When tragedy strikes, Louis turns to his unusual neighbor, Jud Crandall (John Lithgow), setting off a perilous chain reaction that unleashes an unfathomable evil with horrific consequences.
Verdict: Sometimes the dead are worth resurrecting.
That's the case with 'Pet Sematary,' the effective and suitably creepy remake of the 1989 adaptation of the Stephen King novel.
This new 'Pet Sematary' is tightly wound and unfolds at a steady pace, and features strong performances from its sturdy cast.
Of course it is slightly disingenuous for a Hollywood remake to preach against bringing the dead back to life, but no matter. (A more self-aware film would have doubled as a commentary on reboot culture, but no sense in biting the hand that feeds.)

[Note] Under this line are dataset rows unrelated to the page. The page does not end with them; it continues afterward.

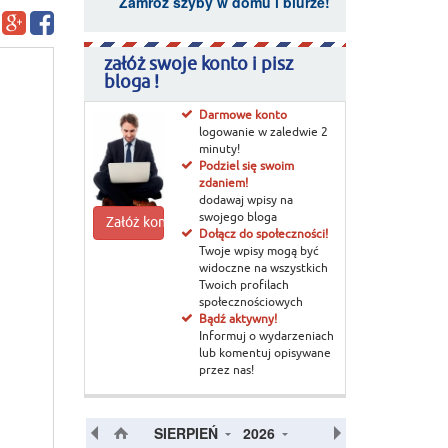
Zamroź szyby w domu i biurze!
załóż swoje konto i pisz
bloga !
Darmowe konto
logowanie w zaledwie 2
minuty!
Podziel się swoim
zdaniem!
dodawaj wpisy na
swojego bloga
Załóż konto
Dołącz do społeczności!
Twoje wpisy mogą być
widoczne na wszystkich
Twoich profilach
społecznościowych
Bądź aktywny!
Informuj o wydarzeniach
lub komentuj opisywane
przez nas!
SIERPIEŃ
2026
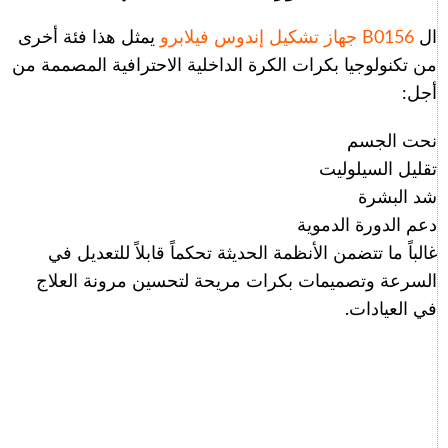
ال
B0156 جهاز تشكيل إندوس فيلابرو
يمثل هذا فئة أخرى
من تكنولوجيا بكرات الكرة الداخلية الاحترافية المصممة من
أجل:
نحت الجسم
تقليل السيلوليت
شد البشرة
دعم الدورة الدموية
غالباً ما تتضمن الأنظمة الحديثة تحكماً قابلاً للتعديل في
السرعة وتصميمات بكرات مريحة لتحسين مرونة العلاج
في العيادات.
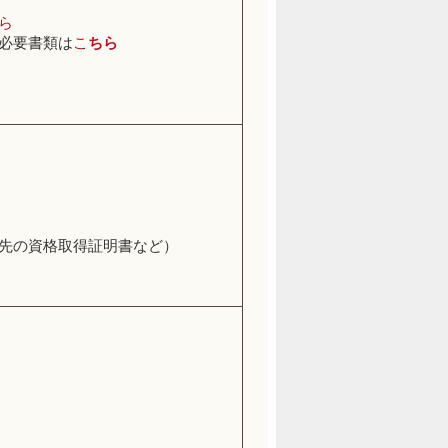
ら
必要書類は
こ
ちら
先の資格取得証明書など）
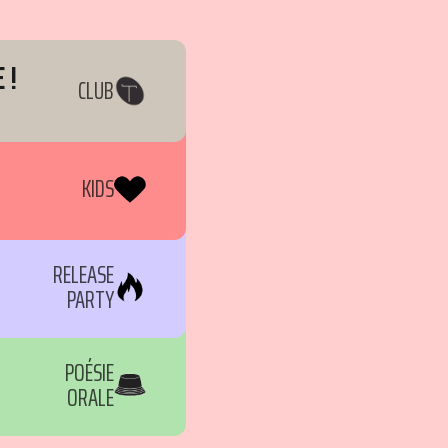
 !
CLUB
KIDS
RELEASE
PARTY
POÉSIE
ORALE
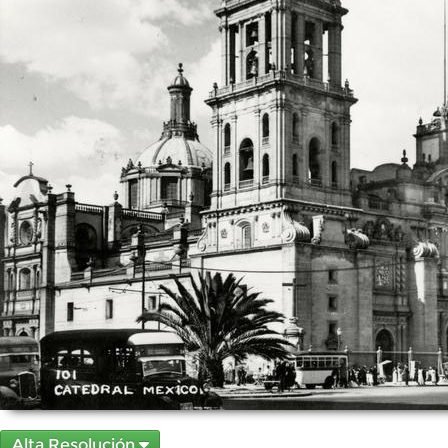
Alta Resolución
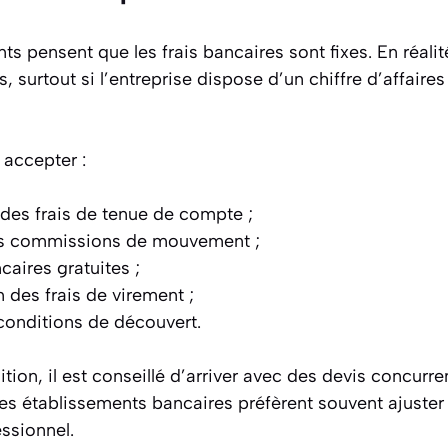
s pensent que les frais bancaires sont fixes. En réal
, surtout si l’entreprise dispose d’un chiffre d’affaire
accepter :
des frais de tenue de compte ;
s commissions de mouvement ;
caires gratuites ;
 des frais de virement ;
conditions de découvert.
ition, il est conseillé d’arriver avec des devis concurr
es établissements bancaires préfèrent souvent ajuster l
essionnel.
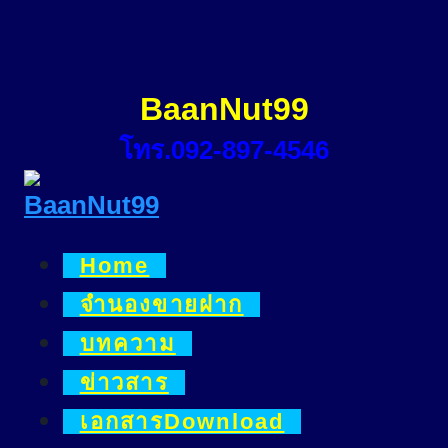
Skip
to
content
BaanNut99
โทร.092-897-4546
Home
จำนองขายฝาก
บทความ
ข่าวสาร
เอกสารDownload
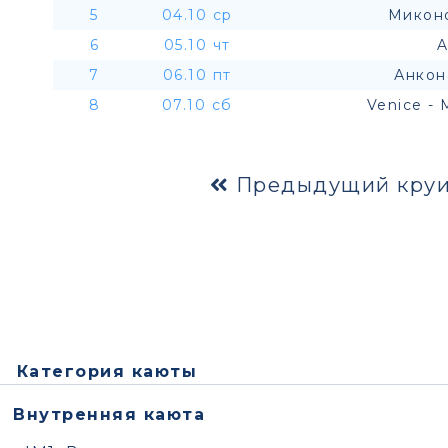
5
04.10 ср
Миконо
6
05.10 чт
A
7
06.10 пт
Анкон
8
07.10 сб
Venice - 
Предыдущий круи
Категория каюты
Внутренняя каюта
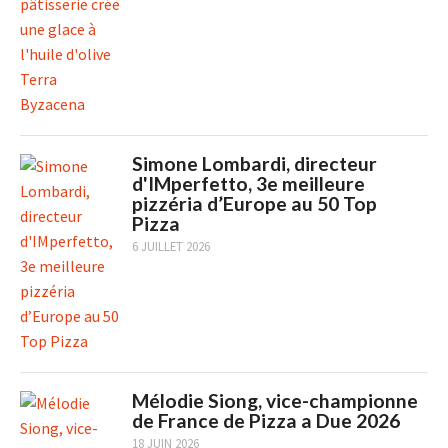
Simone Lombardi, directeur
d'IMperfetto, 3e meilleure
pizzéria d’Europe au 50 Top
Pizza
6 JUILLET 2026
Mélodie Siong, vice-championne
de France de Pizza a Due 2026
18 JUIN 2026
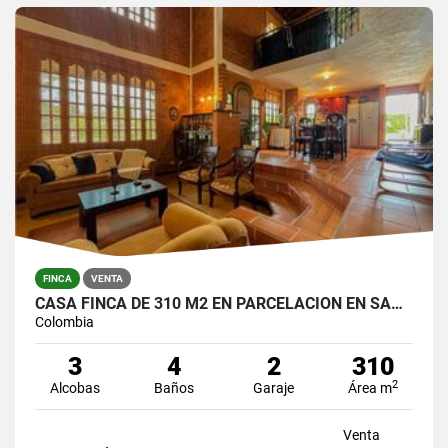
FINCA
VENTA
CASA FINCA DE 310 M2 EN PARCELACION EN SANTA ELENA / LOTE DE 6.450 M2
Colombia
3
4
2
310
2
Alcobas
Baños
Garaje
Área m
Venta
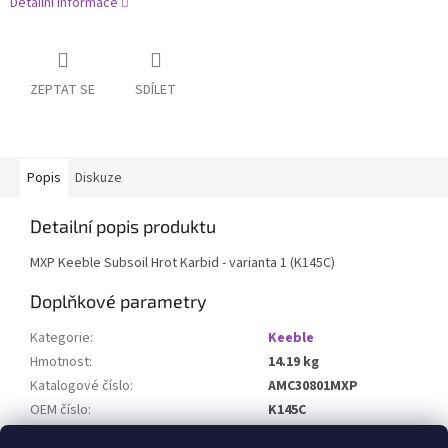
Detailní informace
ZEPTAT SE
SDÍLET
Popis
Diskuze
Detailní popis produktu
MXP Keeble Subsoil Hrot Karbid - varianta 1 (K145C)
Doplňkové parametry
Kategorie
:
Keeble
Hmotnost
:
14.19 kg
Katalogové číslo
:
AMC30801MXP
OEM číslo
:
K145C
Určeno pro stroj
:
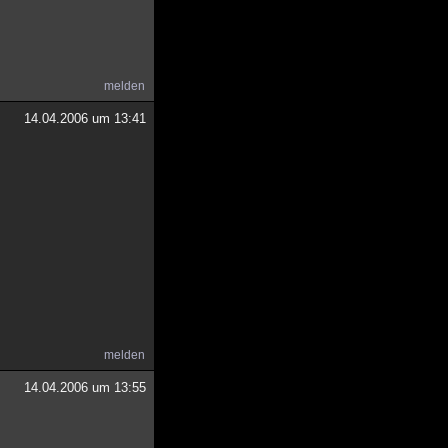
melden
14.04.2006 um 13:41
melden
14.04.2006 um 13:55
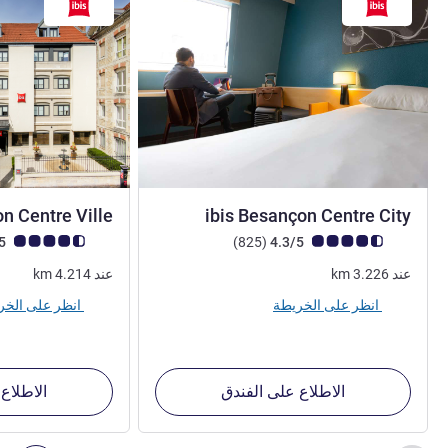
3 نجوم
n Centre Ville
ibis Besançon Centre City
ملاحظة أراء العملاء (رأي ALL)
أراء
ملاحظة أراء العملاء (رأي
4.7/5
)
(825
4.3/5
عند
3.226
km
عند
4.214
km
انظر على الخريطة
انظر على الخريطة
الاطلاع على الفندق
الاطلاع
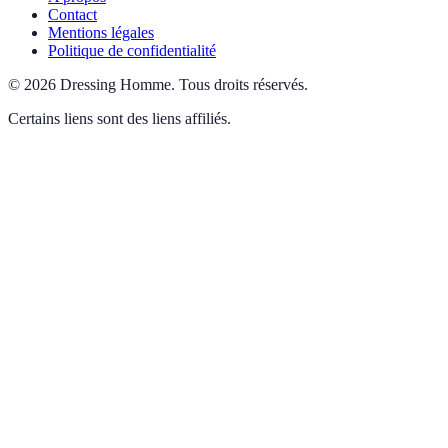
Contact
Mentions légales
Politique de confidentialité
©
2026
Dressing Homme
.
Tous droits réservés.
Certains liens sont des liens affiliés.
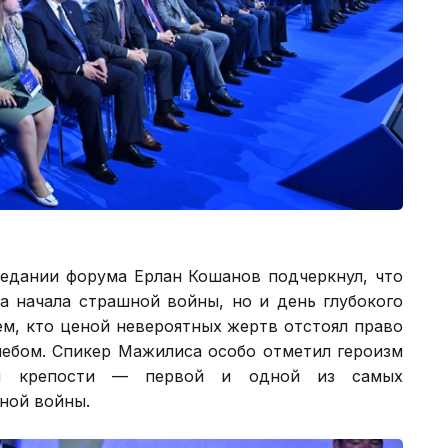
седании форума Ерлан Кошанов подчеркнул, что
а начала страшной войны, но и день глубокого
ем, кто ценой невероятных жертв отстоял право
ебом. Спикер Мажилиса особо отметил героизм
кой крепости — первой и одной из самых
ной войны.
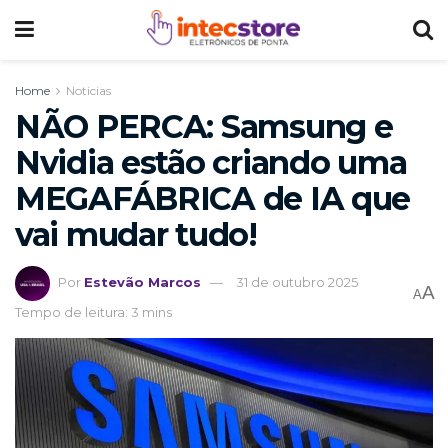
Home
Noticias
NÃO PERCA: Samsung e
Nvidia estão criando uma
MEGAFÁBRICA de IA que
vai mudar tudo!
Por
Estevão Marcos
31 de outubro 2025
A
A
Tempo de leitura: 3 mins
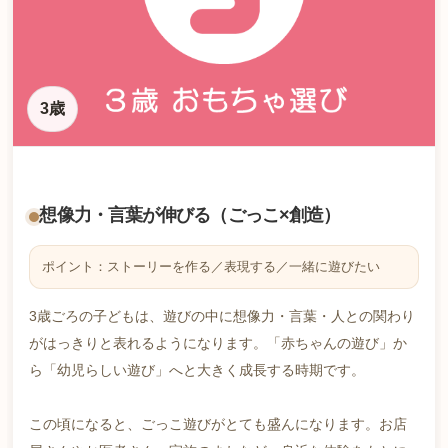
3歳
想像力・言葉が伸びる（ごっこ×創造）
ポイント：ストーリーを作る／表現する／一緒に遊びたい
3歳ごろの子どもは、遊びの中に想像力・言葉・人との関わり
がはっきりと表れるようになります。「赤ちゃんの遊び」か
ら「幼児らしい遊び」へと大きく成長する時期です。
この頃になると、ごっこ遊びがとても盛んになります。お店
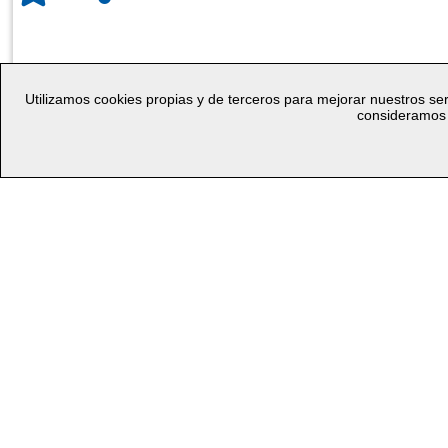
Utilizamos cookies propias y de terceros para mejorar nuestros ser
consideramos 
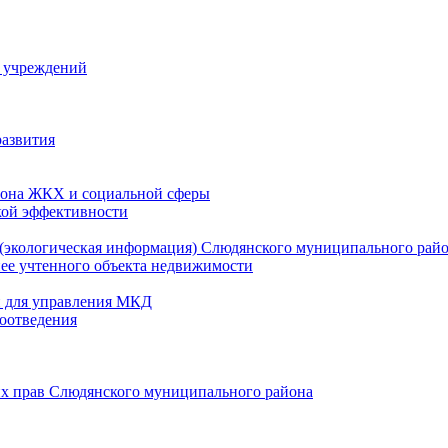
й учреждений
развития
зона ЖКХ и социальной сферы
кой эффективности
(экологическая информация) Слюдянского муниципального рай
нее учтенного объекта недвижимости
и для управления МКД
оотведения
их прав Слюдянского муниципального района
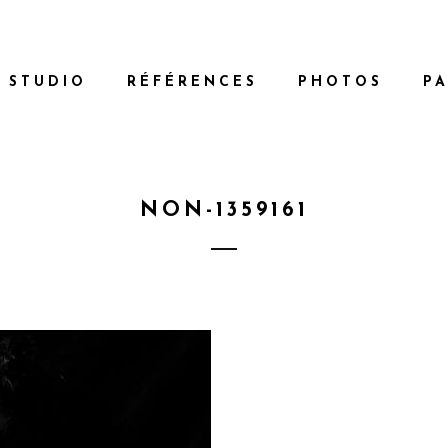
 STUDIO
RÉFÉRENCES
PHOTOS
PA
NON-1359161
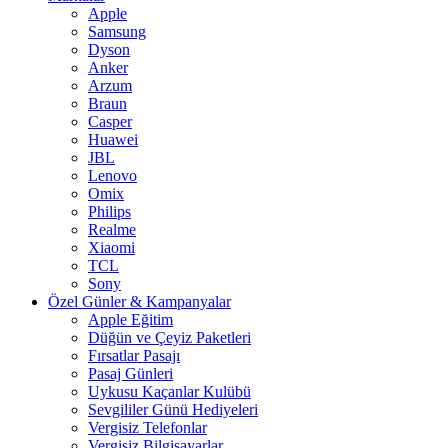
Apple
Samsung
Dyson
Anker
Arzum
Braun
Casper
Huawei
JBL
Lenovo
Omix
Philips
Realme
Xiaomi
TCL
Sony
Özel Günler & Kampanyalar
Apple Eğitim
Düğün ve Çeyiz Paketleri
Fırsatlar Pasajı
Pasaj Günleri
Uykusu Kaçanlar Kulübü
Sevgililer Günü Hediyeleri
Vergisiz Telefonlar
Vergisiz Bilgisayarlar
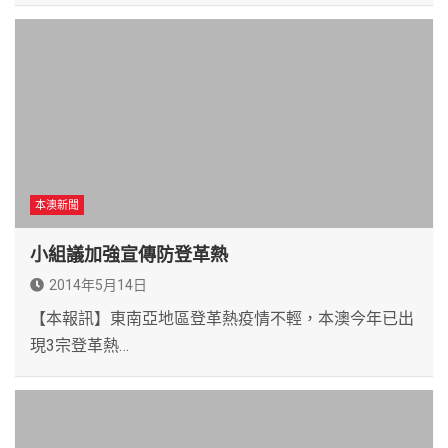
本澳新聞
小組議加強宣傳防登革熱
2014年5月14日
【本報訊】東南亞地區登革熱疫情不輕，本澳今年已出
現3宗登革熱…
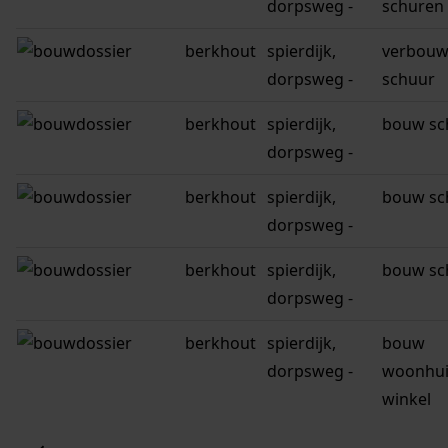
dorpsweg -
schuren
berkhout
spierdijk,
verbou
dorpsweg -
schuur
berkhout
spierdijk,
bouw sc
dorpsweg -
berkhout
spierdijk,
bouw sc
dorpsweg -
berkhout
spierdijk,
bouw sc
dorpsweg -
berkhout
spierdijk,
bouw
dorpsweg -
woonhui
winkel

Jason Clarke is Louis, an ER doctor who is moving his family — his wife Rachel (Amy Seimetz), 8-year-old daughter Ellie (Jeté Laurence) and toddler son Gage (Hugo and Lucas Lavoie) — from Boston to Ludlow, Maine to get away from the hustle and bustle of the city.
Their large property extends far back into the woods behind their house, where there lies a cemetery for pets, and beyond that, a mysterious burial ground where the dead can be brought back to life.
Louis' neighbor, Jud (John Lithgow, aces as always) takes Louis back to the site after Church, the family cat, meets an untimely end. Except when Church comes back, he's not quite himself; the furball's hair is all tattered and he comes with a newly acquired mean streak.
What's better, accepting the finality of death or settling for rebirth with a few minor flaws? That question is tested when Ellie is in an accident and Louis takes matters into his own hands.
In closing, 'Pet Sematary' addresses issues of death and our unwillingness to accept it in a fun, frank manner. The dead don't always have it this good.